→ WHAT TO WORK ON:
Every line in the data below that has the word "target" should be returned.
- - -
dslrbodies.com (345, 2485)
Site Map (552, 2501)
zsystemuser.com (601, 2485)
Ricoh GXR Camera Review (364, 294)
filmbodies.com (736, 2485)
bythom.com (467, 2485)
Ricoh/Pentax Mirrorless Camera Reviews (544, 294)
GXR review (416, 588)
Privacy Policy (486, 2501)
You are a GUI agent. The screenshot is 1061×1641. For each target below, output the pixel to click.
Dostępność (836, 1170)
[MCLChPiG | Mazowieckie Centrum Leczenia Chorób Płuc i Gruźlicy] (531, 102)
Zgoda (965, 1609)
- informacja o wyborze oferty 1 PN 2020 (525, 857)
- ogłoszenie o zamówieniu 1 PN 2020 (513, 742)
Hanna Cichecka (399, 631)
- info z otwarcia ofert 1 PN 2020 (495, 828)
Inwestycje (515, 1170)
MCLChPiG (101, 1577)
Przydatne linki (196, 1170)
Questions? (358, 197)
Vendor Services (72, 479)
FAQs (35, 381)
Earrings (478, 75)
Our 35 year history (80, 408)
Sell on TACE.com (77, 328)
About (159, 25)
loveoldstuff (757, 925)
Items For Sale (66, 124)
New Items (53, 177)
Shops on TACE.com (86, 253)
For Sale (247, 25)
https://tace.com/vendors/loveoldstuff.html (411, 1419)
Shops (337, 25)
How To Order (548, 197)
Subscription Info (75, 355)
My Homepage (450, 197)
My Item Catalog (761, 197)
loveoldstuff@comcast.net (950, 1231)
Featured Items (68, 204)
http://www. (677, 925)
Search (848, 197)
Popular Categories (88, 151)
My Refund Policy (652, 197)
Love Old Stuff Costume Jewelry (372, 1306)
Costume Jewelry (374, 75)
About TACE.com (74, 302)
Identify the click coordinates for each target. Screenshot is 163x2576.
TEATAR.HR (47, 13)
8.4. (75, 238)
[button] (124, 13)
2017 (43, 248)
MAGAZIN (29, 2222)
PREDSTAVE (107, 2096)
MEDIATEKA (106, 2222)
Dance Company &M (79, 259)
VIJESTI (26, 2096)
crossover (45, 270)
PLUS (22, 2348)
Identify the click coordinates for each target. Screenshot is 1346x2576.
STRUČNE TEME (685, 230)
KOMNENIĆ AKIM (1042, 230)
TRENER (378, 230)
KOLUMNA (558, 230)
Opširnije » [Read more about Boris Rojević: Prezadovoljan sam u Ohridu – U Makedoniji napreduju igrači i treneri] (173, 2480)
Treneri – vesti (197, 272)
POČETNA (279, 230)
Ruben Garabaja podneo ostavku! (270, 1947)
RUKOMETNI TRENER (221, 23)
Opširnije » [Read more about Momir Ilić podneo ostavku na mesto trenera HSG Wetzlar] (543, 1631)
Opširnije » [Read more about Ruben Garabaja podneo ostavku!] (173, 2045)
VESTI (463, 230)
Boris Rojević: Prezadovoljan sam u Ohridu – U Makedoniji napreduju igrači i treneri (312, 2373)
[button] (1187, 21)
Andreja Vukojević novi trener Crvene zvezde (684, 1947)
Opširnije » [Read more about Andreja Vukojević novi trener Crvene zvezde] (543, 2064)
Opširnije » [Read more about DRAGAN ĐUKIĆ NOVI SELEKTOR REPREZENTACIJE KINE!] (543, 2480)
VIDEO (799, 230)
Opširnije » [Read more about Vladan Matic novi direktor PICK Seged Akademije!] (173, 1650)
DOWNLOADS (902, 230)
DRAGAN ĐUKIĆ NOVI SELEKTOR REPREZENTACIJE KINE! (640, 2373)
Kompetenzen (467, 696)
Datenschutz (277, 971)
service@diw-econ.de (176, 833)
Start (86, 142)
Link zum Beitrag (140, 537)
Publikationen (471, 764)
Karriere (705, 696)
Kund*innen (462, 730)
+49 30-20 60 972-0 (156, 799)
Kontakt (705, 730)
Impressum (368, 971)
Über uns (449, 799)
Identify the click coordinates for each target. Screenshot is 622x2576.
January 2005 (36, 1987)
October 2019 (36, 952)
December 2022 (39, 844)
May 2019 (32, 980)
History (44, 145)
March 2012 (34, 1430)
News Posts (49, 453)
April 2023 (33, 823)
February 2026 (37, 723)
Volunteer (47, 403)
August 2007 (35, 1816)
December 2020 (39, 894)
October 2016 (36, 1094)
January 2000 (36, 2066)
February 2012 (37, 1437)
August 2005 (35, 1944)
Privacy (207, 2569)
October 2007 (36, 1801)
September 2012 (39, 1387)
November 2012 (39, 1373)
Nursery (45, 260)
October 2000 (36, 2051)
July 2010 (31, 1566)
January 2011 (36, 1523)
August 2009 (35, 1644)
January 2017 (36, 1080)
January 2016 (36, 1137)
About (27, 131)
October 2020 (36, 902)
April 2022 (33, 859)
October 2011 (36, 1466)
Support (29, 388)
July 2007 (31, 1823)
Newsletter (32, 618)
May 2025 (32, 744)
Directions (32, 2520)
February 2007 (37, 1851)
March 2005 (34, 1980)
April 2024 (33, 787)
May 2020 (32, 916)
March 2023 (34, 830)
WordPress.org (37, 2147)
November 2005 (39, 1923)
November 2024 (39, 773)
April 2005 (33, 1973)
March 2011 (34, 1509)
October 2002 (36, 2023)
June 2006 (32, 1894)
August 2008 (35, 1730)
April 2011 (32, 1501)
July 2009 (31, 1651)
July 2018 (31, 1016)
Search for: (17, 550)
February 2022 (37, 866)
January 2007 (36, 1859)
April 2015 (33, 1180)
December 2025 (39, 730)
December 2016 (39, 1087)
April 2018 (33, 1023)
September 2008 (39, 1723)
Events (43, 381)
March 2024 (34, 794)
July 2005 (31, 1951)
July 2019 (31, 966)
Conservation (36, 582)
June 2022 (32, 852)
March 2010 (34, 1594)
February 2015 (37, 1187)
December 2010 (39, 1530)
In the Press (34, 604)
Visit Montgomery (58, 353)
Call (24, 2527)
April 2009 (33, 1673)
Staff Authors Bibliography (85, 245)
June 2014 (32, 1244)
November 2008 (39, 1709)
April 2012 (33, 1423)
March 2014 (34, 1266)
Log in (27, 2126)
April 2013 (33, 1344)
- - -
→ THE COMPLETED TASK:
You are a GUI agent. The screenshot is 1061×1641. For each target below, output the pixel to click.
Identify the click coordinates for each target. Screenshot is 163x2576.
Identify the click coordinates for each target. Screenshot is 1346x2576.
Identify the click coordinates for each target. Screenshot is 622x2576.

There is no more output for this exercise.